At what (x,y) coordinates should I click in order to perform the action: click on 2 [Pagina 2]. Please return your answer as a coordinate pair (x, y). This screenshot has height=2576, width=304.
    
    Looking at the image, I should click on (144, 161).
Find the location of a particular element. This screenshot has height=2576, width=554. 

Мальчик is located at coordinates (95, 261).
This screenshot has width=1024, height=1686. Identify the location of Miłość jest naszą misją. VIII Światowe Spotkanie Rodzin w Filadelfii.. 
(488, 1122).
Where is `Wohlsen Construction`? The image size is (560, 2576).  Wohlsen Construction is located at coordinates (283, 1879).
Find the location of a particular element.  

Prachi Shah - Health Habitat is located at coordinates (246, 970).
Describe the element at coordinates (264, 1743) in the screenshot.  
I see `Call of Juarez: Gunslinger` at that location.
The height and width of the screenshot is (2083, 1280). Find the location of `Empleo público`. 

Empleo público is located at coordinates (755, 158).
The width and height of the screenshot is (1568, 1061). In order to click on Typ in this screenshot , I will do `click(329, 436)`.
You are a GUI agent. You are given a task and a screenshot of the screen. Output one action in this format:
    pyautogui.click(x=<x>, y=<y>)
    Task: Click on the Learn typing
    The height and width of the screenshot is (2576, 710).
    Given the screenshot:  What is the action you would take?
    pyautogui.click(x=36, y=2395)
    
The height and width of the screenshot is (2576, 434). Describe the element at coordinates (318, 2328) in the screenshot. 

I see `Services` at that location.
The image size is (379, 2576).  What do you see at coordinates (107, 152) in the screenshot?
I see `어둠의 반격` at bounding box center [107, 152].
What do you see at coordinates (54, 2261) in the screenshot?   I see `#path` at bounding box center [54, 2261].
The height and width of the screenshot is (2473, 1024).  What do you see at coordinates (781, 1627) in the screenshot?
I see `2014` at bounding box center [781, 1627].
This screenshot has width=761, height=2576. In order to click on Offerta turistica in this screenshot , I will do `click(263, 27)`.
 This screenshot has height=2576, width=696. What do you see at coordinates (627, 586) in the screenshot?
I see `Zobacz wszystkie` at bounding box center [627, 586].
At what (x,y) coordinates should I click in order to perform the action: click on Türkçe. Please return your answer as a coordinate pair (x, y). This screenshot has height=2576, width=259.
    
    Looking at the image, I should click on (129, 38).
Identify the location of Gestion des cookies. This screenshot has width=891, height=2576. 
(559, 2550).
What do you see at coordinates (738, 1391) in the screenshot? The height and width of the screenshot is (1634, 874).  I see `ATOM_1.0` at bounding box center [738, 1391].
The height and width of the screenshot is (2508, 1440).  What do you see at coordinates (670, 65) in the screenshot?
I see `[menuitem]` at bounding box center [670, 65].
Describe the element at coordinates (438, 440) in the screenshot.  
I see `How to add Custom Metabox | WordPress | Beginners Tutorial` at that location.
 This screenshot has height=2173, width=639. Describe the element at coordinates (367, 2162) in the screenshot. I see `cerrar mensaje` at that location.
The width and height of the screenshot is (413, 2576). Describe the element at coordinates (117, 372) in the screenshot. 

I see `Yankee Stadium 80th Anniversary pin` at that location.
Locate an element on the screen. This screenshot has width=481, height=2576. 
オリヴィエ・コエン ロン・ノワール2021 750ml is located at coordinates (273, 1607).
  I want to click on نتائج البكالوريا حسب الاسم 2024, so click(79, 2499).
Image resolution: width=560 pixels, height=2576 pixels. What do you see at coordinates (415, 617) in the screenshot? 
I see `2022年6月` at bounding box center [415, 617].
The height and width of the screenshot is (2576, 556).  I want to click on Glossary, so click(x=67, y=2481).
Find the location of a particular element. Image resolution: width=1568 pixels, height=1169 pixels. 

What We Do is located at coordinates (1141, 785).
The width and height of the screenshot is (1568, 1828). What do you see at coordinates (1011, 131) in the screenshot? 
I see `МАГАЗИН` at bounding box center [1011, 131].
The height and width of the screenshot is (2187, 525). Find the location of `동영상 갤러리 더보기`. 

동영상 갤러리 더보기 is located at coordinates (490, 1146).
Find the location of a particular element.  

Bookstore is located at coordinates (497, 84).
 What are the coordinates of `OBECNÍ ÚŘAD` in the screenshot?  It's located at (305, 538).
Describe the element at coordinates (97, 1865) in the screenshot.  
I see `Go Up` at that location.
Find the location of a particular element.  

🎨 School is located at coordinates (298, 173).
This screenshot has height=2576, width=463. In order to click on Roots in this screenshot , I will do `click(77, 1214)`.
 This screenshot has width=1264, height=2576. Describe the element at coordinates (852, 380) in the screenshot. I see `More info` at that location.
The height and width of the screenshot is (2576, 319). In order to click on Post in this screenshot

══════

* Task to carry out: Each line of the material should be returned exactly as it stands.

* Answer area:
At what (x,y) coordinates should I click in order to perform the action: click on 2 [Pagina 2]. Please return your answer as a coordinate pair (x, y). This screenshot has height=2576, width=304.
    
    Looking at the image, I should click on (144, 161).
Find the location of a particular element. This screenshot has height=2576, width=554. 

Мальчик is located at coordinates (95, 261).
This screenshot has width=1024, height=1686. Identify the location of Miłość jest naszą misją. VIII Światowe Spotkanie Rodzin w Filadelfii.. 
(488, 1122).
Where is `Wohlsen Construction`? The image size is (560, 2576).  Wohlsen Construction is located at coordinates (283, 1879).
Find the location of a particular element.  

Prachi Shah - Health Habitat is located at coordinates (246, 970).
Describe the element at coordinates (264, 1743) in the screenshot.  
I see `Call of Juarez: Gunslinger` at that location.
The height and width of the screenshot is (2083, 1280). Find the location of `Empleo público`. 

Empleo público is located at coordinates (755, 158).
The width and height of the screenshot is (1568, 1061). In order to click on Typ in this screenshot , I will do `click(329, 436)`.
You are a GUI agent. You are given a task and a screenshot of the screen. Output one action in this format:
    pyautogui.click(x=<x>, y=<y>)
    Task: Click on the Learn typing
    The height and width of the screenshot is (2576, 710).
    Given the screenshot:  What is the action you would take?
    pyautogui.click(x=36, y=2395)
    
The height and width of the screenshot is (2576, 434). Describe the element at coordinates (318, 2328) in the screenshot. 

I see `Services` at that location.
The image size is (379, 2576).  What do you see at coordinates (107, 152) in the screenshot?
I see `어둠의 반격` at bounding box center [107, 152].
What do you see at coordinates (54, 2261) in the screenshot?   I see `#path` at bounding box center [54, 2261].
The height and width of the screenshot is (2473, 1024).  What do you see at coordinates (781, 1627) in the screenshot?
I see `2014` at bounding box center [781, 1627].
This screenshot has width=761, height=2576. In order to click on Offerta turistica in this screenshot , I will do `click(263, 27)`.
 This screenshot has height=2576, width=696. What do you see at coordinates (627, 586) in the screenshot?
I see `Zobacz wszystkie` at bounding box center [627, 586].
At what (x,y) coordinates should I click in order to perform the action: click on Türkçe. Please return your answer as a coordinate pair (x, y). This screenshot has height=2576, width=259.
    
    Looking at the image, I should click on (129, 38).
Identify the location of Gestion des cookies. This screenshot has width=891, height=2576. 
(559, 2550).
What do you see at coordinates (738, 1391) in the screenshot? The height and width of the screenshot is (1634, 874).  I see `ATOM_1.0` at bounding box center [738, 1391].
The height and width of the screenshot is (2508, 1440).  What do you see at coordinates (670, 65) in the screenshot?
I see `[menuitem]` at bounding box center [670, 65].
Describe the element at coordinates (438, 440) in the screenshot.  
I see `How to add Custom Metabox | WordPress | Beginners Tutorial` at that location.
 This screenshot has height=2173, width=639. Describe the element at coordinates (367, 2162) in the screenshot. I see `cerrar mensaje` at that location.
The width and height of the screenshot is (413, 2576). Describe the element at coordinates (117, 372) in the screenshot. 

I see `Yankee Stadium 80th Anniversary pin` at that location.
Locate an element on the screen. This screenshot has width=481, height=2576. 
オリヴィエ・コエン ロン・ノワール2021 750ml is located at coordinates (273, 1607).
  I want to click on نتائج البكالوريا حسب الاسم 2024, so click(79, 2499).
Image resolution: width=560 pixels, height=2576 pixels. What do you see at coordinates (415, 617) in the screenshot? 
I see `2022年6月` at bounding box center [415, 617].
The height and width of the screenshot is (2576, 556).  I want to click on Glossary, so click(x=67, y=2481).
Find the location of a particular element. Image resolution: width=1568 pixels, height=1169 pixels. 

What We Do is located at coordinates (1141, 785).
The width and height of the screenshot is (1568, 1828). What do you see at coordinates (1011, 131) in the screenshot? 
I see `МАГАЗИН` at bounding box center [1011, 131].
The height and width of the screenshot is (2187, 525). Find the location of `동영상 갤러리 더보기`. 

동영상 갤러리 더보기 is located at coordinates (490, 1146).
Find the location of a particular element.  

Bookstore is located at coordinates (497, 84).
 What are the coordinates of `OBECNÍ ÚŘAD` in the screenshot?  It's located at (305, 538).
Describe the element at coordinates (97, 1865) in the screenshot.  
I see `Go Up` at that location.
Find the location of a particular element.  

🎨 School is located at coordinates (298, 173).
This screenshot has height=2576, width=463. In order to click on Roots in this screenshot , I will do `click(77, 1214)`.
 This screenshot has width=1264, height=2576. Describe the element at coordinates (852, 380) in the screenshot. I see `More info` at that location.
The height and width of the screenshot is (2576, 319). In order to click on Post in this screenshot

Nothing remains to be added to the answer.